The goal of this study is to assess the efficacy and safety of Bifidobacterium animalis subsp. lactis BLa80, as an adjunct to diarrhea in children with a randomized, double-blinded, placebo-controlled study design. Eligible diarrheal children, aged 0-3 years old and diagnosed with non- bacterial infectious diarrhea, were randomized into intervention group (IG, n=58, with probiotic) and control group (CG, n=53, placebo). The primary assessment was duration of diarrhea. Fecal samples were collected to measure levels of bimchemical index, analyze the gut microbiome composition and predict gene family abundances.

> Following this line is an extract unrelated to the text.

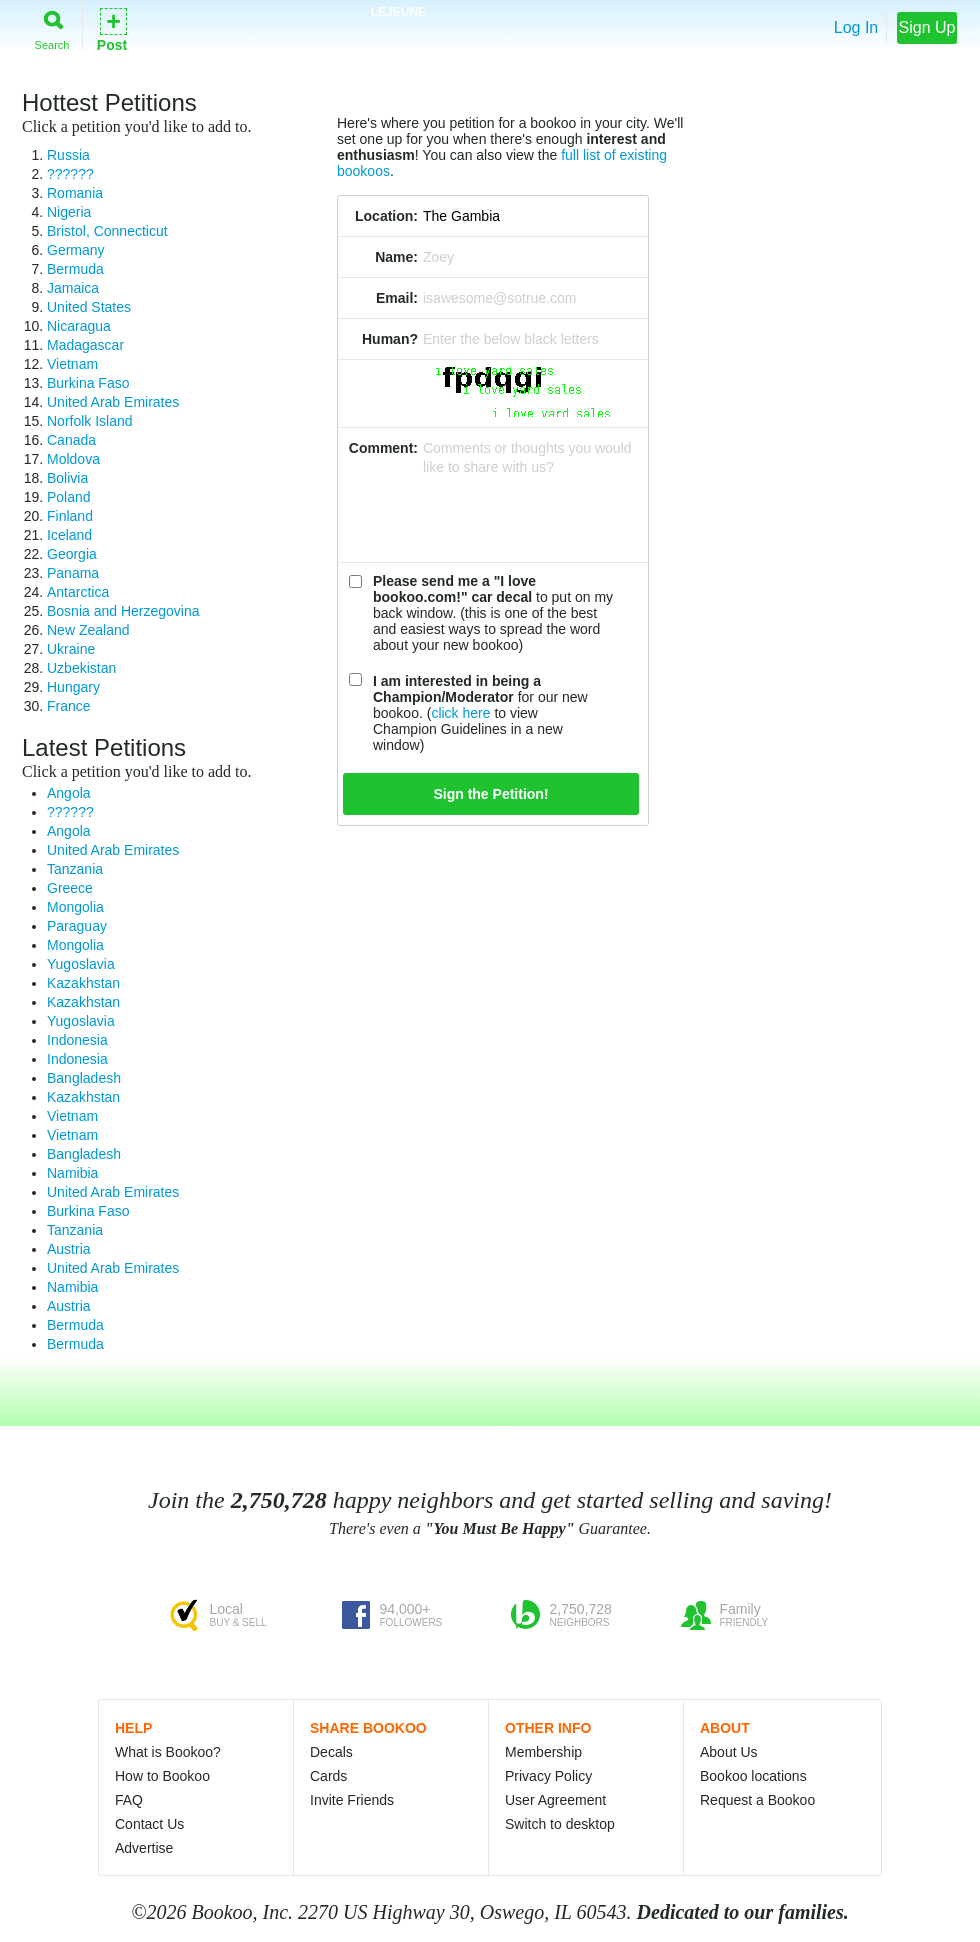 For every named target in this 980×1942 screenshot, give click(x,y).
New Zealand (88, 630)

The total duration of diarrhea in IG was significantly shorter than that in CG. More children in IG showed improvements in diarrhea than those in CG for both per protocol analysis and intention-to-treat analysis The cathe licidin levels in IG was markedly higher than that in CG after the intervention . The intervention led to higher abundance of species Bifidobacterium breve and Collinsella aerofaciens and higher alpha-diversity (p<0.05) and to enriched the functional genes of gut microbiota involving immunity regulation. Administration of BLa80 resulted in shorter duration of diarrhea and variations in gut microbiome composition and gene functions.